TASK DESCRIPTION
The entries follow. Please return all of them exactly.

SOURCE DATA
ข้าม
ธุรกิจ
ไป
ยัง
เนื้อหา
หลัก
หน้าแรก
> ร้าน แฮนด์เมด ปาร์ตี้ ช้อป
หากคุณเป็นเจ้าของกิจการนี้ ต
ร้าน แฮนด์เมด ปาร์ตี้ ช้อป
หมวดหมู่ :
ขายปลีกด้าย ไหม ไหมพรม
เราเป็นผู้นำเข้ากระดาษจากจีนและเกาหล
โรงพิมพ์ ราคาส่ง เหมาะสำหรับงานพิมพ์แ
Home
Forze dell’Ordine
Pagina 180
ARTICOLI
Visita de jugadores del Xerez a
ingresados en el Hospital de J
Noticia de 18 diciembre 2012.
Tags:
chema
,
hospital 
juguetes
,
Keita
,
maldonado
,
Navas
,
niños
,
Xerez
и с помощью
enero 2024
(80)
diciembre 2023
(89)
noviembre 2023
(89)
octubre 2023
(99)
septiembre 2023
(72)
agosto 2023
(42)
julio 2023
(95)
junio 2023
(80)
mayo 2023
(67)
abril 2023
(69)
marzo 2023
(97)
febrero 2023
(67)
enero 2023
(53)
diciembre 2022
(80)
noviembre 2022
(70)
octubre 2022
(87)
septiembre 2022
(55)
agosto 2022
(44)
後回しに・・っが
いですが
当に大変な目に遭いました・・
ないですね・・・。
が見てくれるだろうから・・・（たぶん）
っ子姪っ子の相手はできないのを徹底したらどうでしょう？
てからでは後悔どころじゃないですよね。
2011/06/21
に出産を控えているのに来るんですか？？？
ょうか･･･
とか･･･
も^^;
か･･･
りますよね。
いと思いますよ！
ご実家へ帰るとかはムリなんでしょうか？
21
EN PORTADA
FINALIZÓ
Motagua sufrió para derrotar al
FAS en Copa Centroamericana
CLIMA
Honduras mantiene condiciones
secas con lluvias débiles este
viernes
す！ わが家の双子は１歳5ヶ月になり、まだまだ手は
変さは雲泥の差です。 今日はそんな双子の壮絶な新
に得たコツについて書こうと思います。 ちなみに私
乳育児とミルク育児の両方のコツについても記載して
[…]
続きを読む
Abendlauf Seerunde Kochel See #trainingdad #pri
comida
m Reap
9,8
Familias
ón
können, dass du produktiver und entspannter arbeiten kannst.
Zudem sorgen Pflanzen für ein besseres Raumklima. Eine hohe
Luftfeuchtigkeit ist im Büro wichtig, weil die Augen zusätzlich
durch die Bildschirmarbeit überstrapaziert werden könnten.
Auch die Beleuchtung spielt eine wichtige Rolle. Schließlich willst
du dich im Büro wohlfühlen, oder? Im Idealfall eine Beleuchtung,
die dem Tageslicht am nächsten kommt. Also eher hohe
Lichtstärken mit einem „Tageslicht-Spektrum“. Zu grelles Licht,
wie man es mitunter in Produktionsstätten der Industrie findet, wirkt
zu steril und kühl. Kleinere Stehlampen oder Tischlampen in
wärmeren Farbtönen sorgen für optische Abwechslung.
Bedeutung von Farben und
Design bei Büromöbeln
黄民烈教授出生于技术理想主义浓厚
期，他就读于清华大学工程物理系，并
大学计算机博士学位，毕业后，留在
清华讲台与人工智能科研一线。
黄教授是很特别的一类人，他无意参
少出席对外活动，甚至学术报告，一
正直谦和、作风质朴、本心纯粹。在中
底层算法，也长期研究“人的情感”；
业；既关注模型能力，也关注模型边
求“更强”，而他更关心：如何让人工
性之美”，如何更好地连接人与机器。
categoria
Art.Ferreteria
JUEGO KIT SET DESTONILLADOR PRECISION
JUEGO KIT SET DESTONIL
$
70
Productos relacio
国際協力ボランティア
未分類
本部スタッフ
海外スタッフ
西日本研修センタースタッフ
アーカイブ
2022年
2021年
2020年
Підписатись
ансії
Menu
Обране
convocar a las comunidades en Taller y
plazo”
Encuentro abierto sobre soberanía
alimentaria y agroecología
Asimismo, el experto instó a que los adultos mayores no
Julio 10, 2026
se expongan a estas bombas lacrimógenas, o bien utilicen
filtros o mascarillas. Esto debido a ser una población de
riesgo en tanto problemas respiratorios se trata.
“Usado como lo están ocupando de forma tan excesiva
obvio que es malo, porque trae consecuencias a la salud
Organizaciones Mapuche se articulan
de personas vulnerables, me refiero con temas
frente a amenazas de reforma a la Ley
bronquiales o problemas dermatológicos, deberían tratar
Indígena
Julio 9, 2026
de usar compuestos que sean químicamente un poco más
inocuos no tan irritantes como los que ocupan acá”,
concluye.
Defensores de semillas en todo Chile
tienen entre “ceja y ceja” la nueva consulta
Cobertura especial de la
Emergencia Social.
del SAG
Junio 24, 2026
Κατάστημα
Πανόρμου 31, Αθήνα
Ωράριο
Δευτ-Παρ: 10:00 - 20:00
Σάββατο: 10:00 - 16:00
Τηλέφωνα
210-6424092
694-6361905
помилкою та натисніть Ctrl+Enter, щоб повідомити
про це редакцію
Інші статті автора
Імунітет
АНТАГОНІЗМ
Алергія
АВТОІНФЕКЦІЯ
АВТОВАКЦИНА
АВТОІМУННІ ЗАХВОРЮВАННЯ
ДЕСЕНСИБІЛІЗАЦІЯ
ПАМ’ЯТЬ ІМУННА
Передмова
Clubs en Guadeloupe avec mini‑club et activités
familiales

PROBLEM SOLUTION
ข้าม
ธุรกิจ
ไป
ยัง
เนื้อหา
หลัก
หน้าแรก
> ร้าน แฮนด์เมด ปาร์ตี้ ช้อป
หากคุณเป็นเจ้าของกิจการนี้ ต
ร้าน แฮนด์เมด ปาร์ตี้ ช้อป
หมวดหมู่ :
ขายปลีกด้าย ไหม ไหมพรม
เราเป็นผู้นำเข้ากระดาษจากจีนและเกาหล
โรงพิมพ์ ราคาส่ง เหมาะสำหรับงานพิมพ์แ
Home
Forze dell’Ordine
Pagina 180
ARTICOLI
Visita de jugadores del Xerez a
ingresados en el Hospital de J
Noticia de 18 diciembre 2012.
Tags:
chema
,
hospital 
juguetes
,
Keita
,
maldonado
,
Navas
,
niños
,
Xerez
и с помощью
enero 2024
(80)
diciembre 2023
(89)
noviembre 2023
(89)
octubre 2023
(99)
septiembre 2023
(72)
agosto 2023
(42)
julio 2023
(95)
junio 2023
(80)
mayo 2023
(67)
abril 2023
(69)
marzo 2023
(97)
febrero 2023
(67)
enero 2023
(53)
diciembre 2022
(80)
noviembre 2022
(70)
octubre 2022
(87)
septiembre 2022
(55)
agosto 2022
(44)
後回しに・・っが
いですが
当に大変な目に遭いました・・
ないですね・・・。
が見てくれるだろうから・・・（たぶん）
っ子姪っ子の相手はできないのを徹底したらどうでしょう？
てからでは後悔どころじゃないですよね。
2011/06/21
に出産を控えているのに来るんですか？？？
ょうか･･･
とか･･･
も^^;
か･･･
りますよね。
いと思いますよ！
ご実家へ帰るとかはムリなんでしょうか？
21
EN PORTADA
FINALIZÓ
Motagua sufrió para derrotar al
FAS en Copa Centroamericana
CLIMA
Honduras mantiene condiciones
secas con lluvias débiles este
viernes
す！ わが家の双子は１歳5ヶ月になり、まだまだ手は
変さは雲泥の差です。 今日はそんな双子の壮絶な新
に得たコツについて書こうと思います。 ちなみに私
乳育児とミルク育児の両方のコツについても記載して
[…]
続きを読む
Abendlauf Seerunde Kochel See #trainingdad #pri
comida
m Reap
9,8
Familias
ón
können, dass du produktiver und entspannter arbeiten kannst.
Zudem sorgen Pflanzen für ein besseres Raumklima. Eine hohe
Luftfeuchtigkeit ist im Büro wichtig, weil die Augen zusätzlich
durch die Bildschirmarbeit überstrapaziert werden könnten.
Auch die Beleuchtung spielt eine wichtige Rolle. Schließlich willst
du dich im Büro wohlfühlen, oder? Im Idealfall eine Beleuchtung,
die dem Tageslicht am nächsten kommt. Also eher hohe
Lichtstärken mit einem „Tageslicht-Spektrum“. Zu grelles Licht,
wie man es mitunter in Produktionsstätten der Industrie findet, wirkt
zu steril und kühl. Kleinere Stehlampen oder Tischlampen in
wärmeren Farbtönen sorgen für optische Abwechslung.
Bedeutung von Farben und
Design bei Büromöbeln
黄民烈教授出生于技术理想主义浓厚
期，他就读于清华大学工程物理系，并
大学计算机博士学位，毕业后，留在
清华讲台与人工智能科研一线。
黄教授是很特别的一类人，他无意参
少出席对外活动，甚至学术报告，一
正直谦和、作风质朴、本心纯粹。在中
底层算法，也长期研究“人的情感”；
业；既关注模型能力，也关注模型边
求“更强”，而他更关心：如何让人工
性之美”，如何更好地连接人与机器。
categoria
Art.Ferreteria
JUEGO KIT SET DESTONILLADOR PRECISION
JUEGO KIT SET DESTONIL
$
70
Productos relacio
国際協力ボランティア
未分類
本部スタッフ
海外スタッフ
西日本研修センタースタッフ
アーカイブ
2022年
2021年
2020年
Підписатись
ансії
Menu
Обране
convocar a las comunidades en Taller y
plazo”
Encuentro abierto sobre soberanía
alimentaria y agroecología
Asimismo, el experto instó a que los adultos mayores no
Julio 10, 2026
se expongan a estas bombas lacrimógenas, o bien utilicen
filtros o mascarillas. Esto debido a ser una población de
riesgo en tanto problemas respiratorios se trata.
“Usado como lo están ocupando de forma tan excesiva
obvio que es malo, porque trae consecuencias a la salud
Organizaciones Mapuche se articulan
de personas vulnerables, me refiero con temas
frente a amenazas de reforma a la Ley
bronquiales o problemas dermatológicos, deberían tratar
Indígena
Julio 9, 2026
de usar compuestos que sean químicamente un poco más
inocuos no tan irritantes como los que ocupan acá”,
concluye.
Defensores de semillas en todo Chile
tienen entre “ceja y ceja” la nueva consulta
Cobertura especial de la
Emergencia Social.
del SAG
Junio 24, 2026
Κατάστημα
Πανόρμου 31, Αθήνα
Ωράριο
Δευτ-Παρ: 10:00 - 20:00
Σάββατο: 10:00 - 16:00
Τηλέφωνα
210-6424092
694-6361905
помилкою та натисніть Ctrl+Enter, щоб повідомити
про це редакцію
Інші статті автора
Імунітет
АНТАГОНІЗМ
Алергія
АВТОІНФЕКЦІЯ
АВТОВАКЦИНА
АВТОІМУННІ ЗАХВОРЮВАННЯ
ДЕСЕНСИБІЛІЗАЦІЯ
ПАМ’ЯТЬ ІМУННА
Передмова
Clubs en Guadeloupe avec mini‑club et activités
familiales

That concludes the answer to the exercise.